-- TASK DETAILS --
When you reproduce these records, keep every word exactly and drop the images.

-- EXERCISE MATERIAL --
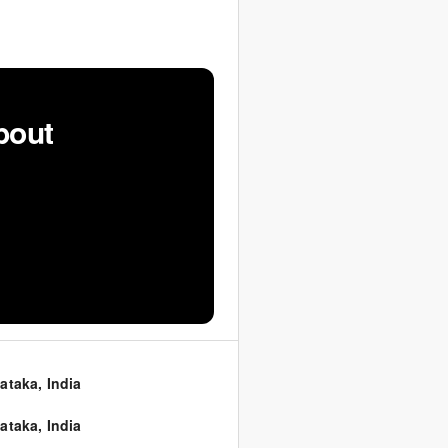
bout
ataka, India
ataka
,
India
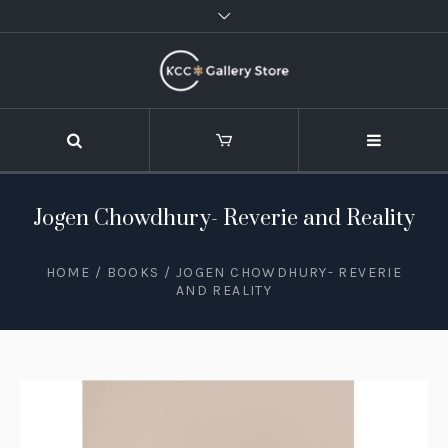
Jogen Chowdhury- Reverie and Reality
HOME
/
BOOKS
/ JOGEN CHOWDHURY- REVERIE
AND REALITY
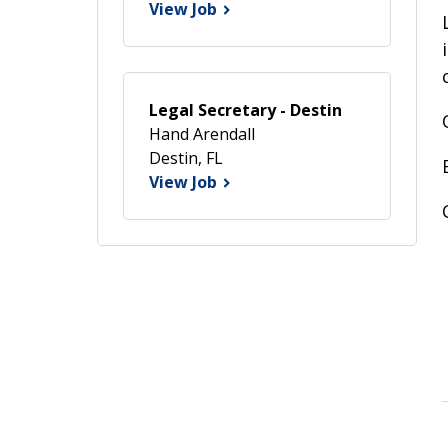
View Job
Legal Secretary - Destin
Hand Arendall
Destin, FL
View Job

-- ANSWER TO THIS EXERCISE --
bout
ataka, India
ataka
,
India
Jogen Chowdhury- Reverie and Reality
HOME
/
BOOKS
/ JOGEN CHOWDHURY- REVERIE
AND REALITY
View Job
Legal Secretary - Destin
Hand Arendall
Destin, FL
View Job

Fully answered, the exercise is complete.